I just bought my first strawberries of the season. They smell so good. On the way home, in the warm car, I held them on my lap while my husband drove. The car filled up with that sweet strawberry scent.

We grow a few strawberries – little wild ones that self-seed round the garden – looking for them feels like a treasure hunt – and bigger ones that are lost to wildlife half the time. They’re all still white petalled flowers at the moment – not even tiny, hard, green fruit. The berries I bought were grown in a greenhouse in Herefordshire – small, artificial summers. Today, I don’t care. We’ll eat them with cream and a sprinkling of sugar, and we’ll know that summer is just around the corner. We’re teetering on the edge of it, ready to fall.

sunshine
the dancing of bees
ripening fruit

A haibun for Frank at dVerse. We’re considering summer…

Poets love to write about the moon.

Give me the moon, the silver moon,
light my way with a silver light –
let me feast on slivers of silvery cake,
on silver crescents of silver lemons,
floating in silver cups, on a silver tray.
This morning, she burned everything –
armfuls of dandelions and buttercups,
bundles of letters, piles of clothes.
She laughed, and told me she loves the sun –
burn everything, she says, burn my poems –
they’ll warm the world. Burn everything, then,
but leave me this cool garden, purpled
with twilight, a stream of silver winding
like thread. Leave me a statue, a star;
fish me a silver coin from the well,
fish a white pebble from the river,
pick a white lily from the lake,
and give me the moon.

Lillian is hosting at dVerse tonight, and we’re compounding – or, rather, de-compounding. There are 3 compound words taken apart in here – moonlight, sunburn and starfish.

Waking in a strange room

Maybe it’s that moment
when you wake from sleep
and the world is suddenly strange –
glistening with
noises that shimmer at the edge of sight –
heavy with light that presses on your skin –
the smell of sunshine, lemons, clockwork –
that moment is the one
that really matters,
that changes everything

I’m hosting for Quadrille Monday at dVerse tonight – and our word is “sleep”. But I kind of had to subvert my own prompt! Come and join us, anyway. Quadrilling is fun.

The ash trees

The ash are late this year –
bundles of sticks, rattling up
into the blue sky. We search
for feathery tufts. Sometimes
we see them, sometimes

nothing.

I’ve never known the ash so late,
dark lines scraped across
a billowing, pillowing world of green.

They’re dying.
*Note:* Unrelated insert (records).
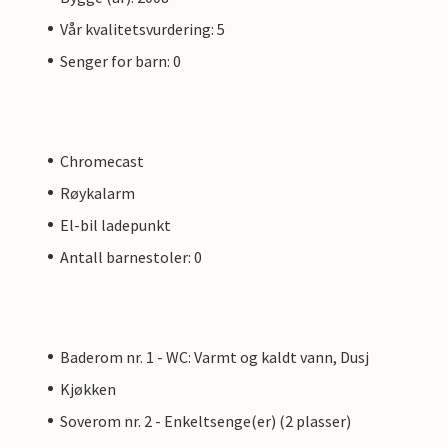
Vår kvalitetsvurdering: 5
Senger for barn: 0
Chromecast
Røykalarm
El-bil ladepunkt
Antall barnestoler: 0
Baderom nr. 1 - WC: Varmt og kaldt vann, Dusj
Kjøkken
Soverom nr. 2 - Enkeltsenge(er) (2 plasser)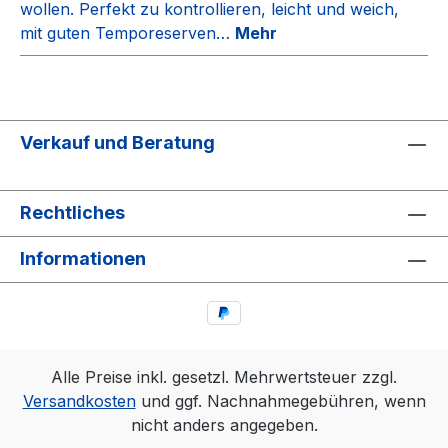
wollen. Perfekt zu kontrollieren, leicht und weich,
mit guten Temporeserven…
Mehr
Verkauf und Beratung
Rechtliches
Informationen
Alle Preise inkl. gesetzl. Mehrwertsteuer zzgl.
Versandkosten
und ggf. Nachnahmegebühren, wenn
nicht anders angegeben.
I hadn’t thought
that this would come so quickly –
imagined a slow drift of ghosts
across the landscape –
when I thought of it at all –
not these monuments, scattered,
solid, sharp-edged. No, not this
memento mori, these bone branches
shouting “look at me, look at me”.

Nature will fill in the gaps, and
we’ll forget the avenue of chestnut trees,
the stand of larch, the ash, the ash, the ash,
the tree that holds the world,
the tree where gods hang, waiting for wisdom.

for Brendan at earthweal. It’s full on spring here, getting ready for summer, and the ash trees are still not out. It’s very strange. Ash die-back is here, stalking our copses, and I can’t help feeling that the landscape is undergoing a radical change. It’s a small thing, and yet, it’s a big thing. The canary in the mineshaft, maybe? Ash trees are a defining part of our Devon landscape. I can list a dozen ash placenames off the top of my head.